Ormai conosco perfettamente il tipo di padella adatta alle mie esigenze.
Vado sul sicuro. Ma deve essere in quel modo, non mi accontento. Se non la trovo nel primo posto in cui vado giro per un po’ finché eccola lì, la mia padella. Non importa il prezzo. Non bado a spese. Non per la padella.
Non deve essere grande, né tanto pesante. Deve essere maneggevole, bordo sufficientemente alto, manico ben impugnabile, materiale di buona qualità.
Non pretendo che mi si capisca. In fin dei conti fare un buon soffritto e ottenere una buona cottura rapida e saporita non sono le priorità di tutti quelli che si mettono ai fornelli. Per me sì.
Intendiamoci, la uso anche per riscaldare gli avanzi del giorno prima oppure, se ho fretta, una di quelle cose già pronte, nei sacchetti congelati.
Con una sola padella io posso cucinare qualsiasi cosa, esattamente come piace a me.
L’ultima cosa che faccio, ogni volta che trasloco, dopo aver consegnato le chiavi dell’appartamento, è buttare la padella vecchia, un po’ ammaccata, col teflon eccessivamente rigato. Senza ripensamenti, un modo come un altro per darci un taglio. Un gesto che è diventato un’abitudine.
Per lavoro non mi fermo mai in un posto per molto tempo. Al massimo un paio di anni.
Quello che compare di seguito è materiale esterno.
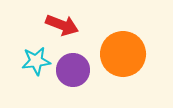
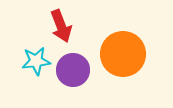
red arrow: moved 1 px left, 1 px down; rotated 48 degrees clockwise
Ho visto tanti luoghi meravigliosi, conosciuto tante belle persone, ma alla fine arriva sempre il giorno di buttare la padella.
Quando sono nella nuova città la prima cosa che faccio è comprarne un’altra e tutto ricomincia.
La padella mi aiuta a sopportare i primi giorni di malinconia. Guardo dalla finestra e non riconosco il paesaggio. Allora l’unica soluzione è cucinare qualcosa e ritrovare me stessa nei sapori del cibo.
Papà era bravo in cucina, mi si apriva lo stomaco già sentendolo armeggiare e il rumore della padella appoggiata con decisione sui fornelli mi fa tornare bambina, l’unico periodo davvero felice della mia vita.
Dopo che tutto è andato a rotoli mi sono domandata spesso che cosa sarebbe successo se fossi rimasta. Quello che so è che non ho più avuto il coraggio di tornare.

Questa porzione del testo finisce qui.